Petit mot de l'auteure : écrit pour la chaine de drabble du FOF : une brune, le mot force, les personnages sont en danger
- Non, non, non...
Le mot était répété, comme une litanie infernale. D'ordinaire, Mary Crawley aimait peu ce genre de redondances. Pourtant, à ce moment très précis, elle ne chercha pas à reprendre Marigold. Le même « non » était répété, encore et encore. Mais comment aurait-elle pu faire autrement que d'adresser cette supplique, alors que sa mère se vidait de son sang ? Elle était si médusée qu'elle ne parvenait pas à croire à la réalité de la scène. Elles étaient allées écouter un trompettiste de jazz avec lequel Rose avait reprit son histoire ; elles souhaitait tant revoir leur cousine que sortir un peu. Mais alors qu'elles rentraient à l'appartement de Edith, un malfrat les avait attaquées, sûrement attiré par leur richesse extérieure. Elles avaient donné tout leur argent mais, quand le brigand avait menacé Marigold, l'enfant bougeant trop à son goût à cause de sa frayeur, Edith s'était interposée. Il avait fui en la voyant s'effondrer, comme s'il réalisait seulement que s'attaquer à une noble pouvait lui porter préjudice.
- Non, maman... non ! répéta encore une fois l'enfant.
Mary, elle, était silencieuse. Elle avait bien évidemment alerté des passants qui eux-mêmes étaient allés chercher les secours. Elle se retrouvait néanmoins maintenant submergée par l'émotion, le fantôme de Sybil en sang surplombant le corps tremblant de Edith. Devait-elle éloigner Marigold ? Tenir la main de sa sœur ? La rassurer ?
Finalement, elle opta pour ce qu'elle avait toujours fait avec Edith : elle mordit.
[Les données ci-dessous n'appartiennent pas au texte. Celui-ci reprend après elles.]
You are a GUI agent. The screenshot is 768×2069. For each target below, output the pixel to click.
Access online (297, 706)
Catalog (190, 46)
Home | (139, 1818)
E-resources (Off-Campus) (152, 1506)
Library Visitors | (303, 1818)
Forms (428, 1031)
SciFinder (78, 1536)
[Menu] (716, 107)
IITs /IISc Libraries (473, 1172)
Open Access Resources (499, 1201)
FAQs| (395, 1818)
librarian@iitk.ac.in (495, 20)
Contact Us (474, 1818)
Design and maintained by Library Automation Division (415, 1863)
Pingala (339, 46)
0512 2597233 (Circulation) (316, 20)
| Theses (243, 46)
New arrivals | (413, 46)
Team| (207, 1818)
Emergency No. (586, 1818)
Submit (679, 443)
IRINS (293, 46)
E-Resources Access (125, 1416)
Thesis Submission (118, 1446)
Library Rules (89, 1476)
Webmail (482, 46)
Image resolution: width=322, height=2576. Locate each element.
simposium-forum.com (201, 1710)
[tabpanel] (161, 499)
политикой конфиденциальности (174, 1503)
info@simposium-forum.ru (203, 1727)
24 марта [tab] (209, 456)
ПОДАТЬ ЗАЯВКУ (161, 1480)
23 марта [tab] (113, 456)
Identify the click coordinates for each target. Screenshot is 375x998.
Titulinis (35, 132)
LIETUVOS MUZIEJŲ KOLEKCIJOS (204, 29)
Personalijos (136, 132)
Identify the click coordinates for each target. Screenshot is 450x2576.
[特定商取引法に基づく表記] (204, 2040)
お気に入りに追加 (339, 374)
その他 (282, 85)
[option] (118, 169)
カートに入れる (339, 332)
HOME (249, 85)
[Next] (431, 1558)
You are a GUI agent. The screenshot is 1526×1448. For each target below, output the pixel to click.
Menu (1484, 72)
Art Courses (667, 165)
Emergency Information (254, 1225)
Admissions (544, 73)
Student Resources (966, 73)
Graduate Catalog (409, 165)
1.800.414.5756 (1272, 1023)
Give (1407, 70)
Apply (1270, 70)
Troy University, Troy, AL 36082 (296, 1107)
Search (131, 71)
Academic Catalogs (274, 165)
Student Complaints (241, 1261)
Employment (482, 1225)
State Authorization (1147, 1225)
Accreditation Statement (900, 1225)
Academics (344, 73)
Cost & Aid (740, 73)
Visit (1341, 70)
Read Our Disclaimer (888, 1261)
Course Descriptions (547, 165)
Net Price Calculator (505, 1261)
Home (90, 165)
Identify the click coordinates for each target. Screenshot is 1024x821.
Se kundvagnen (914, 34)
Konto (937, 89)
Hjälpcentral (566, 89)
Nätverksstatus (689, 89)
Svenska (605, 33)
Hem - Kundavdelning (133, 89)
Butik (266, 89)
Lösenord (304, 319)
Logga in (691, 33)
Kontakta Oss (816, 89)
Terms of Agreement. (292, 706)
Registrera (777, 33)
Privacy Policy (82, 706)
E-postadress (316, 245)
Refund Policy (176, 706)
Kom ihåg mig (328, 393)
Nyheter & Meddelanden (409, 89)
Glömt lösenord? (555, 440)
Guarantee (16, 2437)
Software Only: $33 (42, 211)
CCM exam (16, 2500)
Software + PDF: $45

- Je t'interdis de mourir, tu m'entends ? lui murmura-t-elle férocement à l'oreille. J'ai des choses bien plus importantes à faire que de devoir te gérer. Alors tu vas me faire plaisir et tenir bon jusqu'à l'arrivée des secours. Et ne t'avises pas de me faire croire que tu ne peux pas. Je t'ai toujours dit que tu étais faible mais... tu as une force phénoménale. Plus que moi, peut-être. Sûrement, même. Tu es la personne la plus puissante que je connaisse. Alors ce n'est pas le moment de jouer à la demoiselle en détresse, tu m'entends ? Pas quand tu as passé ta vie à me prouver qu'une femme pouvait être indépendante et fière.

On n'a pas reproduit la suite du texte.